The linux process suddenly disappeared

In the past few days, I have been running experiments on the Linux server. The process takes up a lot of space and takes a long time. Sometimes I find that the process suddenly disappears.

At this time, go through the kernel log of the system. There will be a kern.log log file under the /var/log path. You can search for the process number that was killed in it (cat kern.log | grep 1026xxx), and the log will be There are the following records:

Apr 28 14:52:20 xxxx-xx kernel: [1617652.028901] oom-kill:constraint=CONSTRAINT_NONE,nodemask=(null),cpuset=/,mems_allowed=0,global_oom,task_memcg=/user.slice/user-1001.slice/session-980.scope ,task=python3.9,pid=1282264,uid=1003

For such a log record, **pid is the process number that you were killed by the system kernel OOM-KILLER, uid is the user id you logged in, and there are some other information (task)** and so on.

OOM: out of memory means that in Linux, due to system memory pressure, the system will choose to protect some system processes, and kill some other processes to release memory.
If you don't want the process to be killed by the system kernel, you have to modify the OOM-score.
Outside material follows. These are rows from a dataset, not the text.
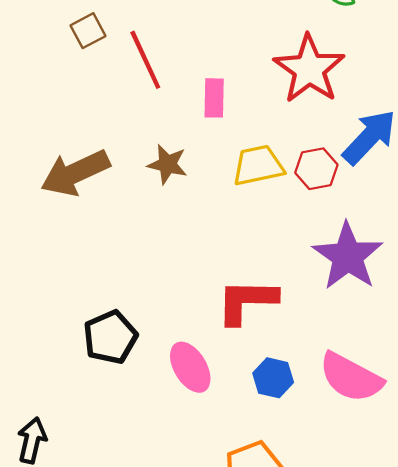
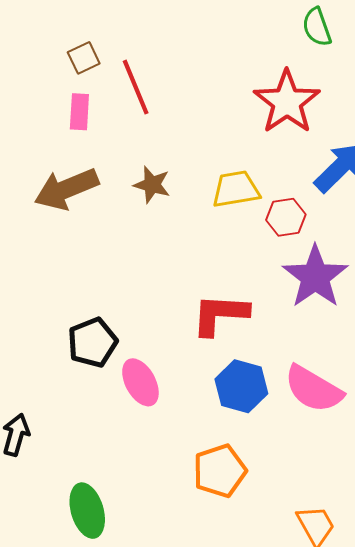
pink rectangle: (214, 98) -> (79, 112), moved
red hexagon: (316, 169) -> (286, 217), moved
pink ellipse: (190, 367) -> (140, 382), moved
blue hexagon: (273, 378) -> (241, 386), size x1.4

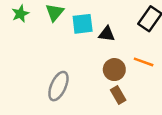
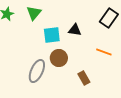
cyan square: (83, 24) -> (52, 35), moved
brown circle: (114, 70) -> (59, 58), moved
This value calculated by the system kernel is used to evaluate whether your process is reserved.

Several files related to OOM are /proc//oom_adj, /proc//oom_score. The former is a weight from -16 to 15, the default is 0, setting it to -17 means never being killed, and in other cases, the larger the value, the easier it is to be killed. The latter is a value calculated by it, and which processes are selected to be killed based on this value.

/proc//oom_adj and /proc//oom_score will change according to the linux distribution or version selected by your server.
For example, my server is a folder with many process numbers under /proc/. You need to enter the folder under the process number you want to change. There are two files oom_adj and oom_score. (/proc/1026445/oom_adj and /proc/1026445/oom_score) 1026445 represents the process number you don't want to be killed by the system kernel.

Use echo "17" > /proc/1026445/oom_adj to modify the value inside to ensure that your process will not be killed by the system kernel.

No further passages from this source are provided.